Self-hosted local LLM inference stack for Proxmox VMs with consumer NVIDIA GPUs (8–12 GB VRAM). Designed for coding assistance, general chat, and API serving — no cloud dependency.
| Component | Role | Port |
|---|---|---|
| Ollama | Primary inference engine (OpenAI-compatible API) | 11434 |
| Open WebUI | Chat frontend | 3000 |
Why Ollama? Widest model selection (GGUF, 135K+ models), works on any consumer GPU, and multi-node expansion requires no orchestration layer — just run Ollama on each node behind a load balancer.

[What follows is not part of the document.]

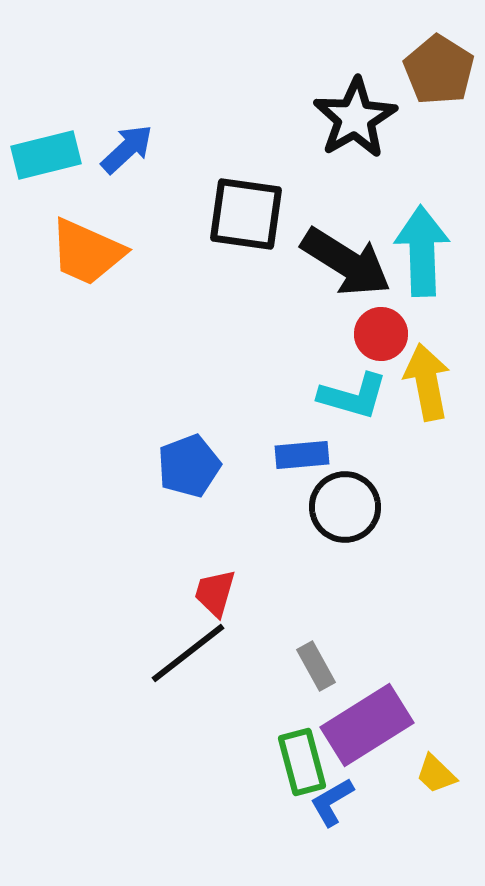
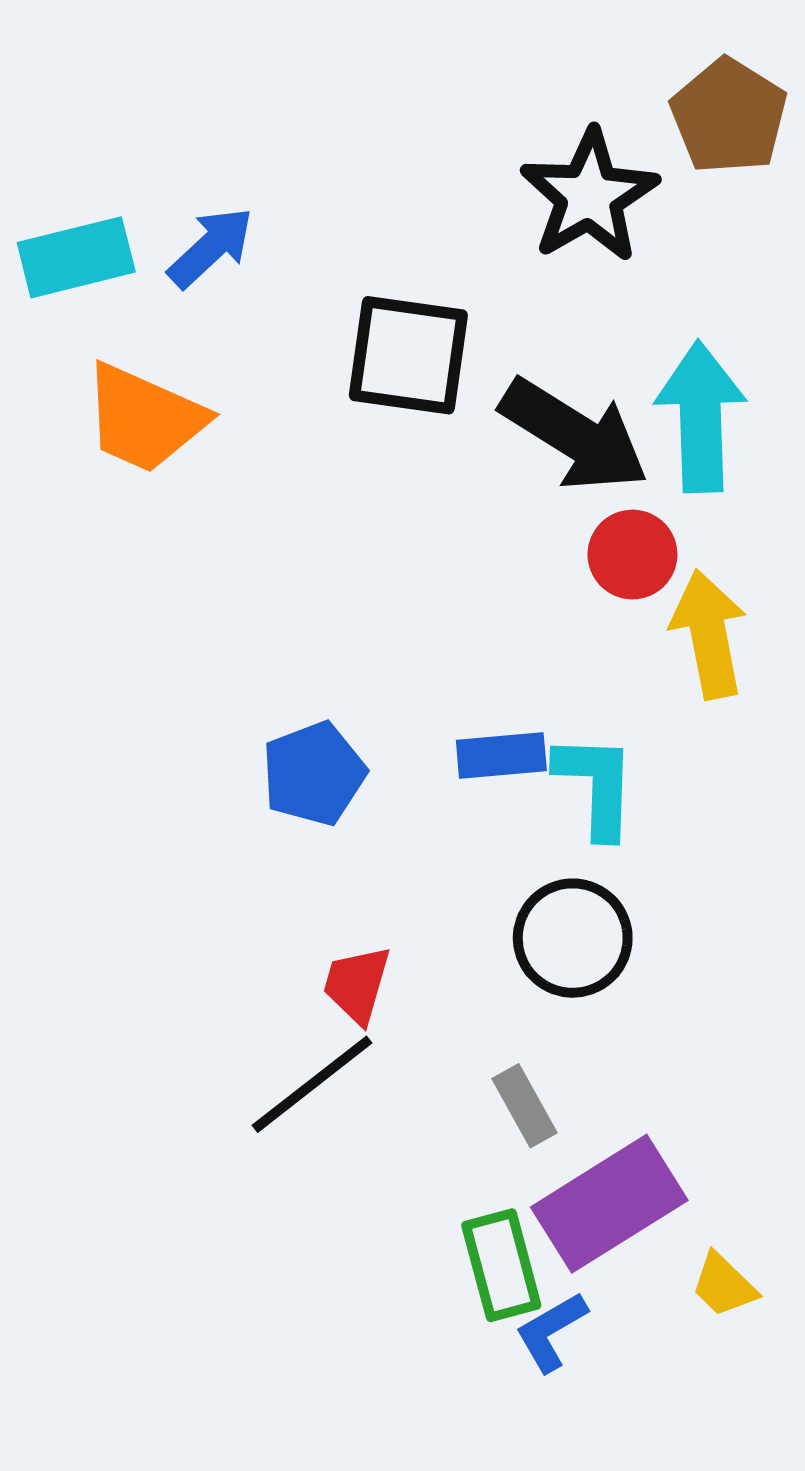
cyan L-shape: (353, 396) -> (596, 785), moved, turned -104
black circle: (345, 507) -> (573, 938), moved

- Proxmox host with NVIDIA consumer GPU (GTX 10xx or newer)
- 8–12 GB VRAM per node
- Ubuntu Server VM with full PCI GPU passthrough (
vfio-pci, UEFI/q35) - Docker + NVIDIA Container Toolkit inside the VM
cd infrastructure
cp .env.example .env # configure ports, GPU count, model path
docker compose up -d # start Ollama + Open WebUI (or: podman compose up -d)
./scripts/pull-models.sh 8gb # pull recommended models (8gb or 12gb profile)Open WebUI is available at http://<vm-ip>:3000.
Ollama API at http://<vm-ip>:11434 (OpenAI-compatible).
Using Podman on Windows? One-time GPU setup is required — see docs/podman-gpu-windows.md.
For full usage instructions including the one-line prompt command, see docs/running.md.
Proxmox Host
└── Ubuntu Server VM (UEFI/q35, GPU PCI passthrough)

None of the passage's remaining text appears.